Chief Scientist - RStudio.
When you’re 15 and you get so frustrated with the chaotic state of your mother’s hand written recipes that you build a website to catalogue them properly it probably offers a good clue about where your future might be leading.
For Hadley Wickham, it was the start of a journey that has taken him into the very heart of data science; though just a decade ago the term had barely been coined.
An outlier at school taking statistics, calculus, chemistry, and biology papers, the original plan was to embark on a medical career with a view to studying genetic engineering.
Gaining a Bachelor of Human Biology with First Class Honours, Hadley is the first to admit that one paper in his degree had an unlikely impact on him.
“One class that I thought at the time was utterly useless was Communications and Active Listening. I just couldn’t see the point in it and felt it was a complete waste of time. As it turned out, it’s probably the course that benefited me the most in terms of the way it taught me to think about how to communicate with others.”
Embarking on a second degree three years later, this time a Bachelor of Science in Statistics and Computer Science, once again gaining First Class Honours, Hadley admits the degree opened up a whole new world of possibilities.
“While I did the absolute minimum to get by, I began to realise how data was going to play an increasingly important role in the future of decision making; though few others at the time seemed to be joining the dots together in the same way I was.”

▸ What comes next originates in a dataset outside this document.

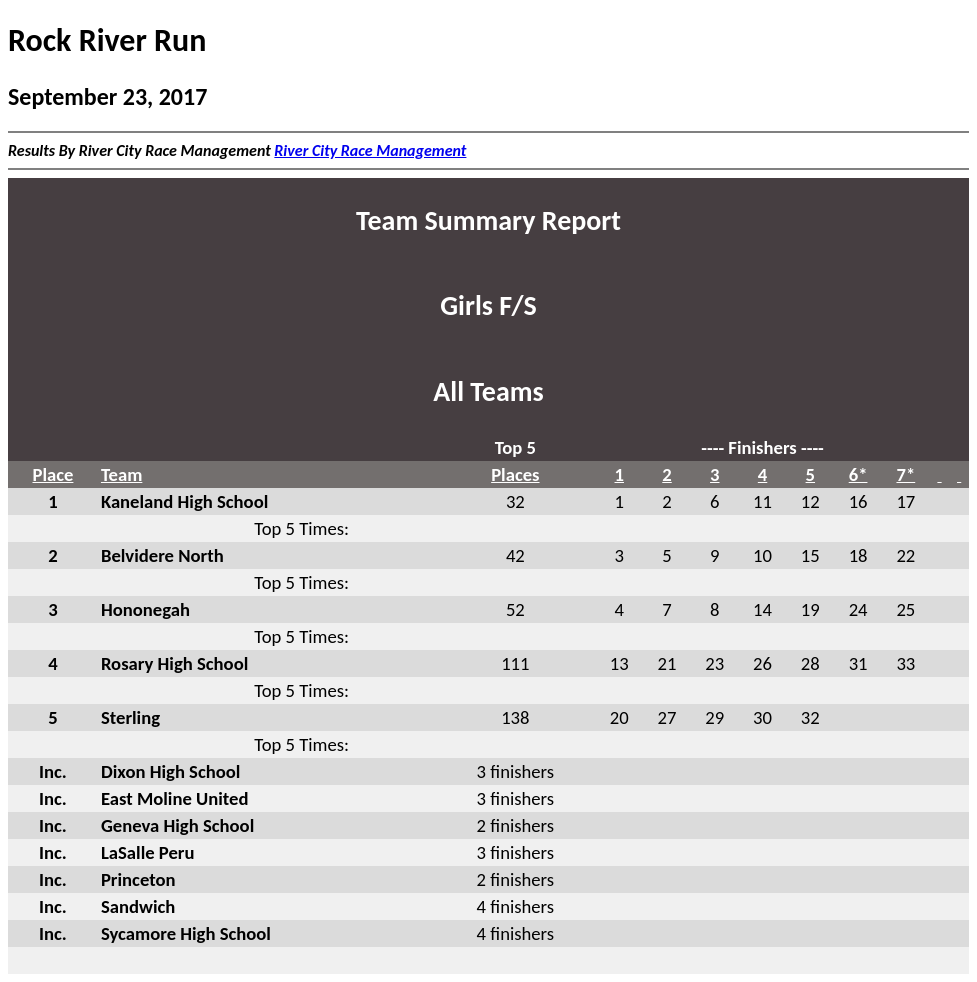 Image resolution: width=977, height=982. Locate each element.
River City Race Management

Going on to complete his doctorate, he says the pieces finally started to come together thanks to his two supervisors, Di Cook and Heike Hofmann.
“They were very good at keeping me focused and got me excited about the programme I was embarking on. I started reading more widely and experimenting with code.”

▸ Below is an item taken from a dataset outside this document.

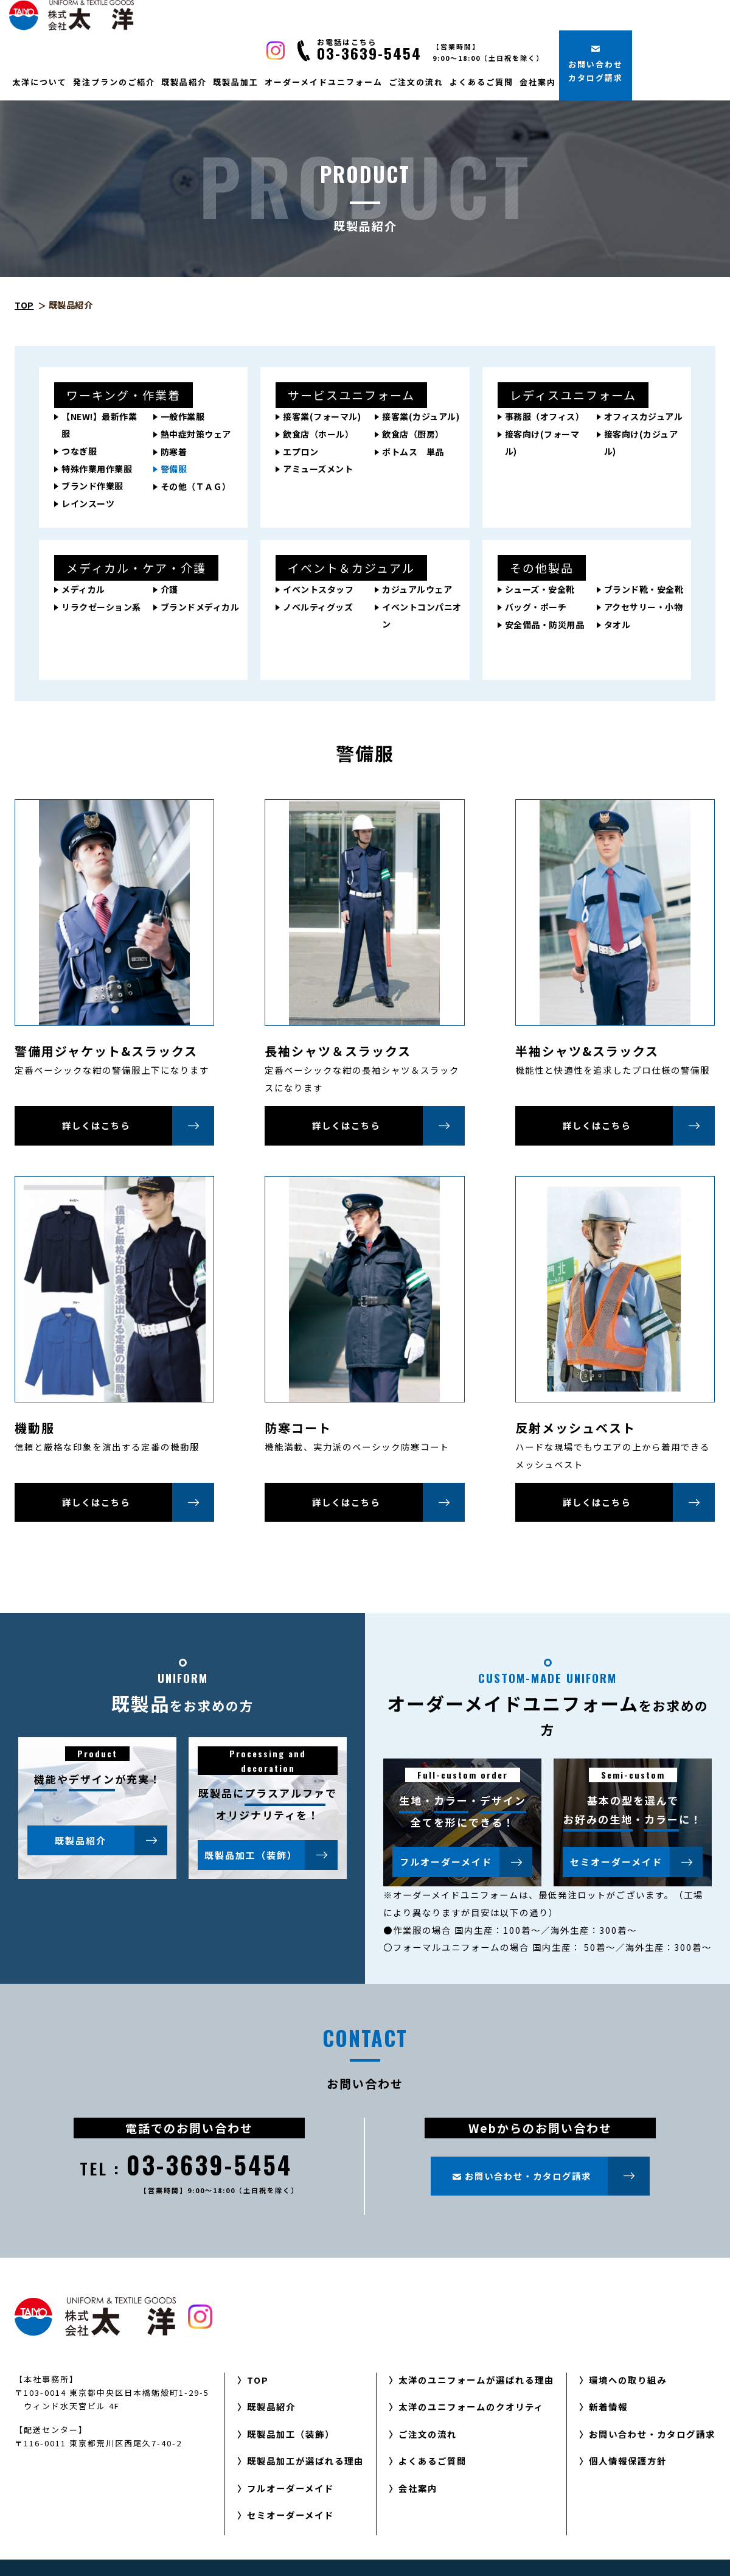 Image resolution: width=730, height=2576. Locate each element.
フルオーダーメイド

Joining software developers RStudio in 2013 as Chief Scientist, Hadley’s most well-known work is ggplot2, an R product for producing statistical graphics that enables users to turn data into visualisation and has been downloaded almost 5 million times by users.

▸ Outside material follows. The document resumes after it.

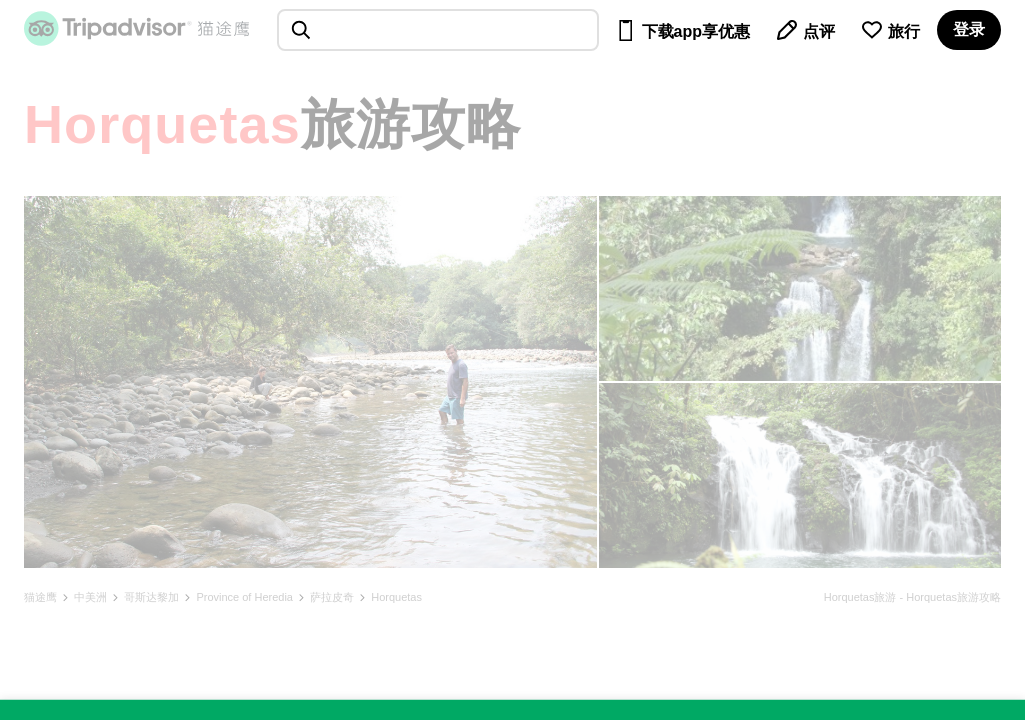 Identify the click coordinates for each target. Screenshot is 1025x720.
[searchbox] (438, 30)
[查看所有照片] (310, 382)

But given the huge amount of data that is being collected these days how much of it is actually useful?
“Much of it is bad or even useless. Most businesses know that data is valuable but often they’re not sure why. This is the really big challenge for data science to help users of data make more informed decisions. But one thing’s for certain, if you’re not making the best use of your data you can be sure your competitors will.
New Zealand’s leadership in livestock improvement Hadley says is a good example of the effectiveness of proactive data management.
“NZ has been at the forefront of livestock improvement globally which has allowed us to gain the competitive advantage we have as a dairy exporting nation. There are many other areas where we could be leading the way if we made better use of data.”
Another emerging area is data journalism. The ability for data analysts and journalists to work together to exploit data has the potential to create a whole new type of journalism.
“ProPublica, an American non-profit organization based in New York that produces investigative journalism in the public interest, is doing a fantastic job in this area.”
An active promoter of open source software development, Hadley says making software tools open to everyone is very important to him.
“It’s the essence of what allows software to develop. I get excited when I see my work being translated into Spanish for instance.”
And a final piece of advice for those wanting to follow in his footsteps...
“Don’t limit yourself to just learning in class. Otherwise you end up like everyone else. Be an outlier.”